Even though most paintball guns have regulators which will regulate the pressure behind the paintball and therefore its velocity, these regulators are not perfect. When the pressure in the CO2 bottle rises, the pressure of the gas ejecting the paintball will increase as well, although not as much. Hot gun penalties usually occur when either your gun or the bottle are warmer at the end of a game than at the beginning. This can come about from having the gun warm up from body heat or the sun. If at all possible, don't allow this to happen. A light insulation on a remote bottle will help to prevent body heat from warming the bottle, although insulation may not be allowed on bottles attached directly to the gun because it may be interpreted as "bounce control". Also, remember that firing the gun cools the gun and the CO2 bottle so that it will help to have fired a few rounds before leaving the field. Keep in mind that some tournaments require that a player not fire his or her gun after being eliminated. Hot gun problems can happen in cool weather as well as the result of efforts to warm up a cold gun which accidently overheat the gun.

>>>>Back To Question List

Why do they chill the bottle before filling it?

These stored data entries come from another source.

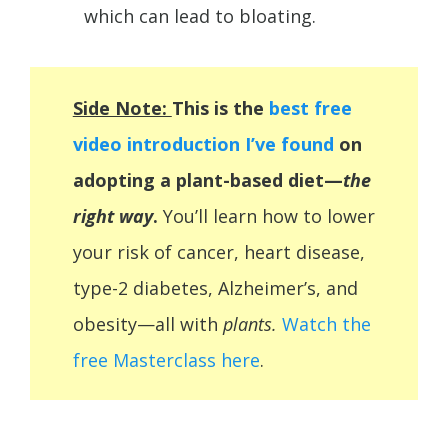
which can lead to bloating.
Side Note:
This is the
best free
video introduction I’ve found
on
adopting a plant-based diet—
the
right way
.
You’ll learn how to lower
your risk of cancer, heart disease,
type-2 diabetes,
Alzheimer’s, and
obesity—all with
plants.
Watch the
free Masterclass here
.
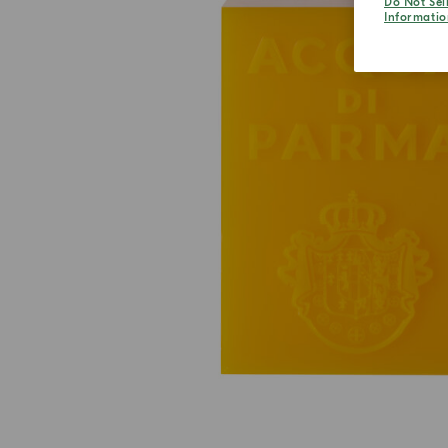
Do Not Sel
Informatio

CO2 tanks are usually filled from a "bulk tank". These tanks have siphon tubes which extend down into the liquid of the tank, and when you open the valve on the bulk tank, the pressure in the tank will force liquid out of the valve. The problem is, once you force a little bit of liquid into the gun bottle, it will evaporate and raise the pressure in the gun bottle to the same as the bulk bottle, and no more liquid can flow into the gun bottle. In order to fill the gun bottle, it must be at a lower pressure than the bulk bottle, and since its only the temperature that determines the pressure, you have to lower the temperature of the gun bottle below that of the bulk bottle. This is done by either putting the gun bottle in a freezer (if you have time), or by blowing off some liquid that is already in the gun bottle. This works because evaporation is a cooling effect.

>>>>Back To Question List

What's the burst pressure?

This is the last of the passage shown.